Na visão da missão do FMI, “em razão do forte aumento do déficit fiscal primário, a previsão é que a dívida pública bruta salte para cerca de 100% do PIB em 2020 e continue elevada no médio prazo”. Além disso, “as necessidades brutas de financiamento, que representam 29% do PIB em 2020, estão sendo supridas por uma combinação de emissões internas e uso de ativos líquidos (depósitos do Tesouro Nacional no BCB)”.
O FMI observa que “a mínima histórica da taxa Selic, combinada com o recente encurtamento do prazo médio da dívida, permitiu ao governo reduzir seus custos de captação para níveis historicamente baixos (5%, em comparação à máxima de quase 15% no fim de 2016)”. O ponto é que “o Brasil hoje se defronta com uma curva de juros em moeda nacional bastante inclinada, o que ressalta as preocupações do mercado com a sustentabilidade fiscal”, aponta o documento.
“O compromisso inarredável das autoridades com o teto de gastos é positivo.
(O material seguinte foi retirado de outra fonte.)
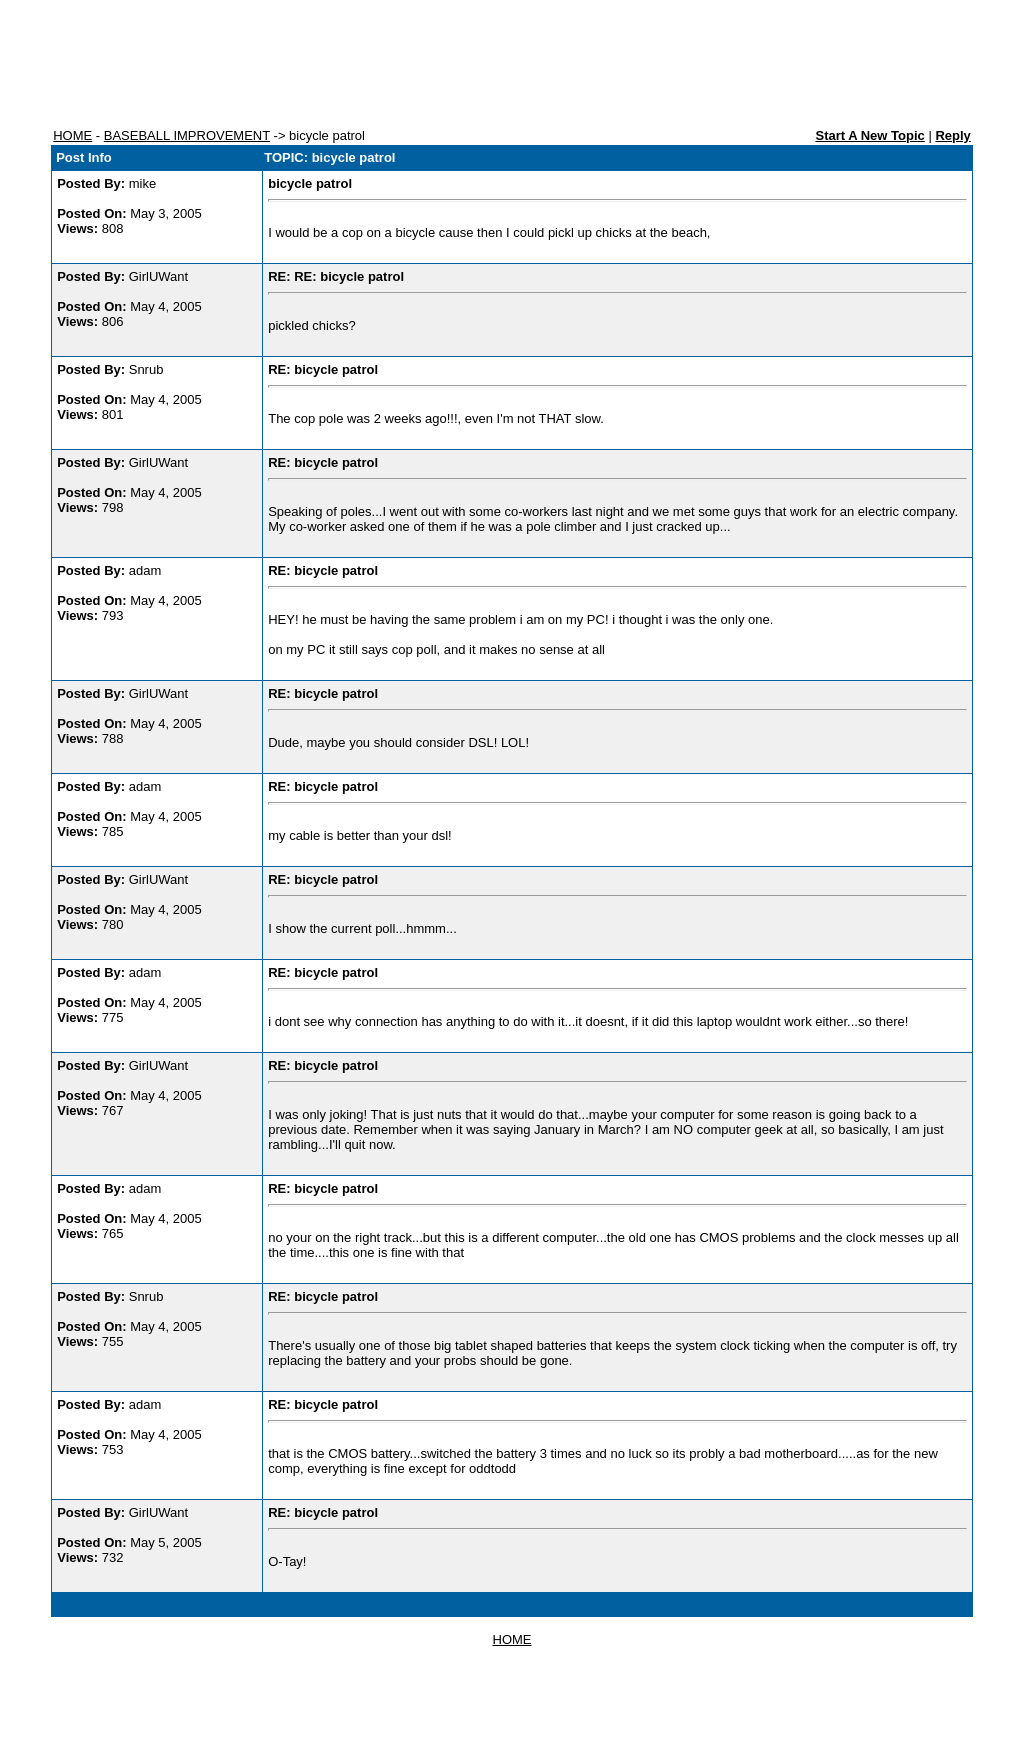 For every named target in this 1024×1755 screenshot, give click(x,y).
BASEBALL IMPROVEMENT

Com a dívida pública ascendendo a 100% do PIB, preservar o teto constitucional de gastos como âncora fiscal é fundamental para apoiar a confiança do mercado e manter contido o prêmio de risco soberano”, diz o FMI. “Será necessária uma consolidação fiscal significativa para eliminar o déficit fiscal primário, que a missão estima seja necessário para a estabilização do nível de dívida pública a médio prazo”.
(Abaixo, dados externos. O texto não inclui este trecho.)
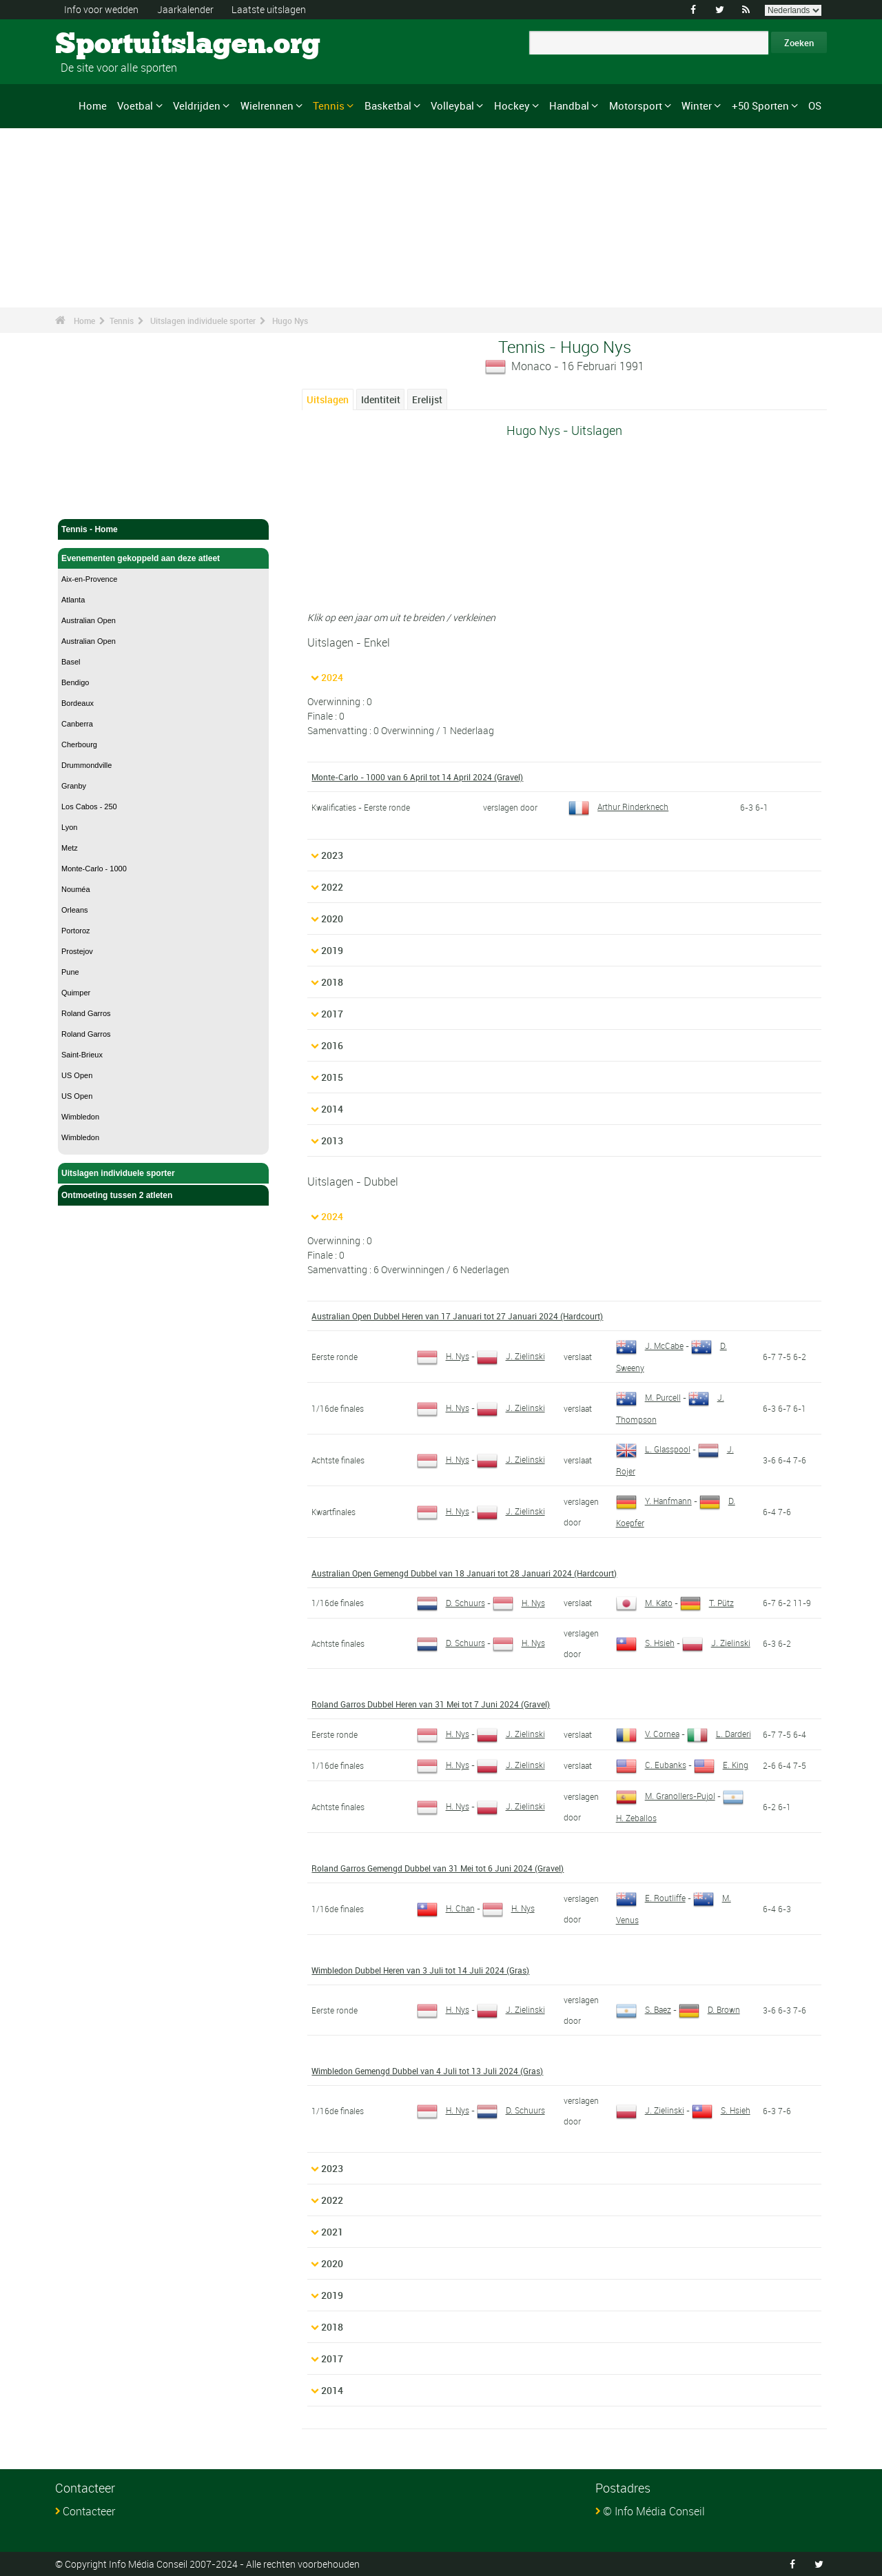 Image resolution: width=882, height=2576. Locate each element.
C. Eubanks (651, 1764)
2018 (332, 981)
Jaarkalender (185, 9)
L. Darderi (719, 1733)
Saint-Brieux (82, 1055)
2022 (332, 886)
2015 (332, 1077)
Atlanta (73, 600)
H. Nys (443, 1355)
O documento traz também a revisão para melhor da projeção do Fundo para o PIB em 2020 – em vez de uma queda de 9,1%, divulgada em junho, o FMI passou a estimar um tombo de 5,8%, ainda assim um número pior do que o consenso de mercado apontado pelo Boletim Focus do Banco Central (BC), de 5,02%. Para 2021, a estimativa foi reduzida de um crescimento de 3,6% para uma expansão de 2,8%, também pior que os 3,5% projetados pelo mercado.
O FMI reconhece um aspecto que pode surpreender favoravelmente – “a recessão pode ser menos severa, ou a recuperação mais robusta, do que o projetado”. Ainda assim, os riscos são significativos, segundo o FMI.
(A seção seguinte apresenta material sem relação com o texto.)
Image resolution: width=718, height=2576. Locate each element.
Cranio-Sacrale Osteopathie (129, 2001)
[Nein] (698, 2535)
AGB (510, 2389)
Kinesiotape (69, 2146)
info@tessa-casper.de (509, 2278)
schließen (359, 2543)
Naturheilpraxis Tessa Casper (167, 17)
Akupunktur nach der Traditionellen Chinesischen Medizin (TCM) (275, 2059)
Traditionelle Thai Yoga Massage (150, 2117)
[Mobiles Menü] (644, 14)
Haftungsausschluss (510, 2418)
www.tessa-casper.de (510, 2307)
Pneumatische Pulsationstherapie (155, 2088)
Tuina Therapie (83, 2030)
“Com o auxílio emergencial reduzido à metade nos últimos quatro meses do ano, espera-se que a recuperação do consumo privado seja apenas moderada no segundo semestre de 2020, com uma lenta expansão em 2021 devido aos efeitos prolongados da crise sanitária e à retirada de apoio fiscal”, diz o Fundo.
“A utilização da poupança das famílias acumulada em 2020 (até agosto, observou-se um salto de mais de 60% nos depósitos a prazo das famílias em comparação com os 12 meses anteriores) ajudará a estabilizar o consumo no primeiro trimestre de 2021 e, assim como em muitos países, o investimento será inibido pela capacidade ociosa e a elevada incerteza sobre as perspectivas de crescimento”, aponta o documento. “Projeta-se que o saldo em transações correntes apresente um pequeno superávit de 0,3% do PIB em 2020 em meio à forte contração das importações e que se estabilize em 2021 com a retomada da demanda externa.”
O FMI diz ainda que mais apoio fiscal pode ser necessário, “caso a evolução das condições sanitárias, econômicas e sociais seja pior do que o esperado pelas autoridades”. Na visão da missão do Fundo, “embora alguns indicadores recentes sejam animadores e as autoridades esperem uma forte recuperação no próximo ano, pode levar algum tempo até que o emprego, a renda e a pobreza retornem aos níveis pré-covid.”. A questão é que “a evolução da pandemia está envolta em um grau excepcionalmente elevado de incerteza, e a retirada do apoio fiscal no final do ano adicionará pressão sobre um hiato do produto já expressivo”.